19 Fla. L. Weekly Supp. 944a

Online Reference: FLWSUPP 1911HHOLInsurance — Personal injury protection — Discovery — Admissions — Amendment — Where, although medical provider has relied on insurer’s admissions for one year, case has not been set for trial or come up for summary judgment hearing and discovery remains to be completed, request to amend admissions to be consistent with affirmative defenses is granted

PONTE VEDRA CHIROPRACTIC & PHYSICAL THERAPY, (A/A/O HELEN HOLLIS), Plaintiff, vs. USAA CASUALTY INSURANCE COMPANY, Defendant. County Court, 7th Judicial Circuit in and for St. Johns County, Civil Division. Case No. SP-10-0450-66. June 22, 2012, Nunc Pro Tunc June 6, 2012. Honorable Charles J. Tinlin, Judge. Counsel: David S. Craig, for Plaintiff. David R. Hwalek, for Defendant.

ORDER ON DEFENDANT’S MOTIONTO AMEND ADMISSIONS

THIS MATTER, having come before this Honorable Court on June 6, 2012, upon Defendant’s Motion to Amend Admissions and Defendant’s Second Motion to Amend Admissions. This Court being otherwise advised in the premises, the Court finds as follows:

1. The Plaintiff filed suit for personal injury protection (“PIP”) benefits on March 2, 2010.

2. The Plaintiff alleges there are unpaid benefits for dates of service from November 9, 2009 through November 13, 2009 for services/treatments rendered to Helen Hollis.

3. As this case proceeded under Florida Small Claims Rules, the Defendant did not file an answer to Plaintiff’s Complaint.

4. Plaintiff filed its Requests for Admissions to Defendant on May 5, 2011.

5. Defendant filed its Responses to Plaintiff’s First Request for Admissions on June 6, 2011.

6. On January 4, 2012, new counsel for the Defendant filed its Notice of Appearance.

7. Subsequently, the Plaintiff filed a Motion to Amend its Complaint for Damages to add an action for declaratory judgment, which was granted on March 16, 2012.

8. Thereafter, on or about April 11, 2012, the Defendant timely filed its Answer and Affirmative Defenses1 in response to Plaintiff’s Amended Complaint. Defendant asserted in its Affirmative Defenses, specifically its Fourth Affirmative Defense that Plaintiff lacked standing to file suit as the Plaintiff’s assignment of benefits did not name the Plaintiff, Ponte Vedra Chiropractic and Physical Therapy, but instead named Affordable Chiropractic Medicine.
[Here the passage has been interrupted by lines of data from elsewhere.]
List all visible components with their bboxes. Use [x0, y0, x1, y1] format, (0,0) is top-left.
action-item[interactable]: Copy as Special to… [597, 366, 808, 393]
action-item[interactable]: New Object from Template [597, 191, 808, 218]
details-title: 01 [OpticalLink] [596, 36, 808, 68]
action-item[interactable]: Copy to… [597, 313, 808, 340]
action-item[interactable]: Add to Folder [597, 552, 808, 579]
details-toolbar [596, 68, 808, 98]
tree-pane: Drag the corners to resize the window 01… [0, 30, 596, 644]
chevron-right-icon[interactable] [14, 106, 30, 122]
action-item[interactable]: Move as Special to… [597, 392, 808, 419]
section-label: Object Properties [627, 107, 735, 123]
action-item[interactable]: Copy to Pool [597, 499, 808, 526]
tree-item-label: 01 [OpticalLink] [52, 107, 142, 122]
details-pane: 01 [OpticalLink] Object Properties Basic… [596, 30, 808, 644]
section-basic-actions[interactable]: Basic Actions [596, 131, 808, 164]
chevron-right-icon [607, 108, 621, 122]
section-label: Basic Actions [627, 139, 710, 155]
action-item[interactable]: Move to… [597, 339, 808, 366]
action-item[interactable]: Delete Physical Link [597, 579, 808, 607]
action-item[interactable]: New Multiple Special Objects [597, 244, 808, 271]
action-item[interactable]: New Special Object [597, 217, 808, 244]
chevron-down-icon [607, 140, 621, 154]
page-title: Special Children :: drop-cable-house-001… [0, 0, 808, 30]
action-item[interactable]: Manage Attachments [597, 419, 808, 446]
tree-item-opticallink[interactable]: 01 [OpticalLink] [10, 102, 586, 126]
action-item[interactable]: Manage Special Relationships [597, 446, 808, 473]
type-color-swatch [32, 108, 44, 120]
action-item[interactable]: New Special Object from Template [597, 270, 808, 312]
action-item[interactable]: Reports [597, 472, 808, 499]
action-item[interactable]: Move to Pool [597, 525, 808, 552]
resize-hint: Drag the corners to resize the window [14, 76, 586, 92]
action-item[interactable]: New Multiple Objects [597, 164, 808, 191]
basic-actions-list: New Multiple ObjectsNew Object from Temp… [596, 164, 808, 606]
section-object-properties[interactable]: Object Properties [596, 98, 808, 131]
9. Thereafter, the Defendant filed a Motion to Amend Admission Number 6 (six) on May 1, 2012 wherein Defendant previously admitted that Plaintiff possessed legal standing to contest the Defendant’s refusal to pay Plaintiff’s billing in full as billed for the dates of service sought in this lawsuit. A Second Motion to Amend Admission Number 17 (seventeen) on June 5, 2012, wherein Defendant previously admitted that Plaintiff’s presuit demand letter substantially complied with Florida No-Fault Law, and Plaintiff has satisfied the statutory condition precedent to suit in this case, contained in F.S. 627.736(10). Both motions filed in order to be consistent with its affirmative defenses.

10. The Plaintiff has not yet taken the deposition of the insurer’s adjuster.
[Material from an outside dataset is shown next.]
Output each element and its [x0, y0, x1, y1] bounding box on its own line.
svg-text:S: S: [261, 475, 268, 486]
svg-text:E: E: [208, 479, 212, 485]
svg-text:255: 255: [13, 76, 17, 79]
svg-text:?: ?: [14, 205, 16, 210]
11. This case has not been noticed for trial, nor has the Plaintiff filed a Motion for Summary Judgment.

Conclusions of Law

12. Fla. R. Civ. P. 1.370 which states in part, “Any matter admitted under this rule is conclusively established unless the court on motion permits withdrawal or amendment of the admissions. Subject to rule 1.200 governing amendment of pretrial order, the court may permit withdrawal or amendment when the presentation of the merits will be subserved by it and the party who obtained the admissions fails to satisfy the court that withdrawal or amendment will prejudice the party in maintaining the action or defense on the merits.”
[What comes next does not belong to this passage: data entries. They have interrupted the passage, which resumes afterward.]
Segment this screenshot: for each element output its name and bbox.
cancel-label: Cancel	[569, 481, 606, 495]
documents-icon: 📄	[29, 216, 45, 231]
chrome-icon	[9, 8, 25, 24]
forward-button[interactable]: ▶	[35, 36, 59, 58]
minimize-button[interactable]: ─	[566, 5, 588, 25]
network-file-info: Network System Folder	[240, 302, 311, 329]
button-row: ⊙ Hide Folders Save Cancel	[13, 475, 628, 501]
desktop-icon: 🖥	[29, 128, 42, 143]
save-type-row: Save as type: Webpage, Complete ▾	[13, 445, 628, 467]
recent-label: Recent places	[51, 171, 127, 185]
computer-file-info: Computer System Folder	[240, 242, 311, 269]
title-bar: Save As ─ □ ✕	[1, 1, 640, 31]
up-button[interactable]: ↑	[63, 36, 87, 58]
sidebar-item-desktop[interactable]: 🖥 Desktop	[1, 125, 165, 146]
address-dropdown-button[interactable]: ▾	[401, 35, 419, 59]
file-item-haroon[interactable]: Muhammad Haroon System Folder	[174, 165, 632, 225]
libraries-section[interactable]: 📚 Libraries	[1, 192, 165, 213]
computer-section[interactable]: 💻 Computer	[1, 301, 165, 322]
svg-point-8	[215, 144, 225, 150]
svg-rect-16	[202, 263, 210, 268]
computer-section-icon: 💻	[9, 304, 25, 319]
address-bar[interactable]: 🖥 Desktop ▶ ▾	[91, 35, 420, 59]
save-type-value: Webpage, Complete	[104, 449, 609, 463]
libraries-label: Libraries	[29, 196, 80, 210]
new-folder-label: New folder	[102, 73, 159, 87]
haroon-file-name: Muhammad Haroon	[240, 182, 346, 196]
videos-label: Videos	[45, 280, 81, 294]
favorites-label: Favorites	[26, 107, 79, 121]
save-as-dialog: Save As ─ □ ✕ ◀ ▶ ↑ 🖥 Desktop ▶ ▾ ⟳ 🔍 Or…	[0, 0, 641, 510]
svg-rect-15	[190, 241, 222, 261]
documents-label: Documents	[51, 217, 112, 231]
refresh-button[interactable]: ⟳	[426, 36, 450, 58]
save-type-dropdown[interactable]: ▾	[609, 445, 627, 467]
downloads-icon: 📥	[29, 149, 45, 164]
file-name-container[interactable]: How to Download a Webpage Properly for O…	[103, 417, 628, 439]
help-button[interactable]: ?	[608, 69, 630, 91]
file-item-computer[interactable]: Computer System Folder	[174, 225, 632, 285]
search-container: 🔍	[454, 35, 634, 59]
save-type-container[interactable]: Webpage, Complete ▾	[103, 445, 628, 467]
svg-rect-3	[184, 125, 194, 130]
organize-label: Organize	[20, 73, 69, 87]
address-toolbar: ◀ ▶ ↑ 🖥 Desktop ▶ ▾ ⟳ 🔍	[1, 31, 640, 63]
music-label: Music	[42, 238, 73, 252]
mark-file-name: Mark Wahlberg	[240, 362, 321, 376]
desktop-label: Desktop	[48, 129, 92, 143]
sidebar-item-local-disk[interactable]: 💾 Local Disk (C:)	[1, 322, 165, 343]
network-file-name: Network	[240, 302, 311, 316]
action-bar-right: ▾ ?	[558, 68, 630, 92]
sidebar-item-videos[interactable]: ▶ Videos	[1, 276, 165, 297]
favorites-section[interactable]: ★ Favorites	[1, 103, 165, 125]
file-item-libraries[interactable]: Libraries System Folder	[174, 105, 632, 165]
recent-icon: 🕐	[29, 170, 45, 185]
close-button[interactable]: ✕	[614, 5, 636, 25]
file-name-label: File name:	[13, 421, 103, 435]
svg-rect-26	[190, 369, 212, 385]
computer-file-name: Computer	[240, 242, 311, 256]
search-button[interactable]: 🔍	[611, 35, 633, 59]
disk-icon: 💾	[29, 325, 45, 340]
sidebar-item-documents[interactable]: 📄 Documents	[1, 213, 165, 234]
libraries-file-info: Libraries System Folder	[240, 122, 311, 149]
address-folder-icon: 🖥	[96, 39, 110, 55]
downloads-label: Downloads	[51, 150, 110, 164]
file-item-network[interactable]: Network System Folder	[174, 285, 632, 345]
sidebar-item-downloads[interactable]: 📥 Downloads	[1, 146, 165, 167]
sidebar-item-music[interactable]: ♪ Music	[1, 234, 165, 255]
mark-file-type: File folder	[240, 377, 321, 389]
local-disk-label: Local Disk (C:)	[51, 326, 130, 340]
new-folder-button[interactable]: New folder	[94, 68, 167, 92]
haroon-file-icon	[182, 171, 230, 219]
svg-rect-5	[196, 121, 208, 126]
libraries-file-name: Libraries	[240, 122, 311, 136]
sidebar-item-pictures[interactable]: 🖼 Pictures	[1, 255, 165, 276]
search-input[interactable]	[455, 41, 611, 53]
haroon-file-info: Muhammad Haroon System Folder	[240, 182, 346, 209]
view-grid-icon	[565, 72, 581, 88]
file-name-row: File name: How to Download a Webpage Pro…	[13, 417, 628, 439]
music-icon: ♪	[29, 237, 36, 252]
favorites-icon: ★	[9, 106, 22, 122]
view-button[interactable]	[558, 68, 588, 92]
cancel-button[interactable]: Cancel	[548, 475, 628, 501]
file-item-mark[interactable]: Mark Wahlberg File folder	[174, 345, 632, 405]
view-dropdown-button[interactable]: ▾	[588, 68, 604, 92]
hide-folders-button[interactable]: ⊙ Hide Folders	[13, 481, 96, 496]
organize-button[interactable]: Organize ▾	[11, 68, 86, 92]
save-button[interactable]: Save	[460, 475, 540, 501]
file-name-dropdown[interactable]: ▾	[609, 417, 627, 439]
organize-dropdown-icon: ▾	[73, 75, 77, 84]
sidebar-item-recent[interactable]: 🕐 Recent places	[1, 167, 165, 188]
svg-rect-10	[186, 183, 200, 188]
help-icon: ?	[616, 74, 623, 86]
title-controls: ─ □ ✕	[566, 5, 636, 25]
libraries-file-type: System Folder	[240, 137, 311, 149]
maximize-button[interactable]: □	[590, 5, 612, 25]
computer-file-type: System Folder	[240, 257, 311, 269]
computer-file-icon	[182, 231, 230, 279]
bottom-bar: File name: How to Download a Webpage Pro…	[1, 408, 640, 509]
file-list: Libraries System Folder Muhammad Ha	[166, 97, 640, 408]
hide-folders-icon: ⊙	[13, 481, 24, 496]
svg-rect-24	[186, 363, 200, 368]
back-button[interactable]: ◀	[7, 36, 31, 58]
13. “Florida Rule of Civil Procedure 1.370(b) requires a liberal application favoring ‘amendment in most cases in order to allow disposition on the merits.’ ” United Automobile Ins. Co. v. Friedman Chiropractic Center18 Fla. L. Weekly Supp. 29b (11th Judicial Cir. 2010) citing Ramos v. Growing Together, Inc.672 So.2d 103, 104 (Fla. 4th DCA 1996) [21 Fla. L. Weekly D991b]. “[t]he insurer clearly moved the trial court to amend its admissions; therefore, Rule 1.370(b) requires that we consider (1) whether amending the admissions will assist in presenting the merits and (2) whether the medical provider satisfied the court that amendment will prejudice it.” Id. The court relies on Ramos throughout, “the defendant filed its motion for relief from admissions prior to the trial court granting summary judgment based upon the defendant’s technical admissions. . .Here, the insurer moved to withdraw its admissions before the summary judgment. . .Under these circumstances, we conclude that amending the admissions will facilitate resolving the merits. We next consider whether amending the admissions will prejudice the medical provider. The medical provider argues that it relied upon the insurer’s admission, regarding the lack of coverage, for two years . . .The medical provider’s reliance argument diminishes when confronted by the fact that the insurer did not depose the claimant until August 6, 2008, approximately a month-and-a-half before the insurer moved to amend its admissions. We conclude that the medical provider did not sufficiently demonstrate that it will suffer prejudice in presenting its civil suit. We hold that the trial court abused its discretion by failing to permit the insurer to amend its admissions prior to the summary judgment hearing.” Id. [emphasis added]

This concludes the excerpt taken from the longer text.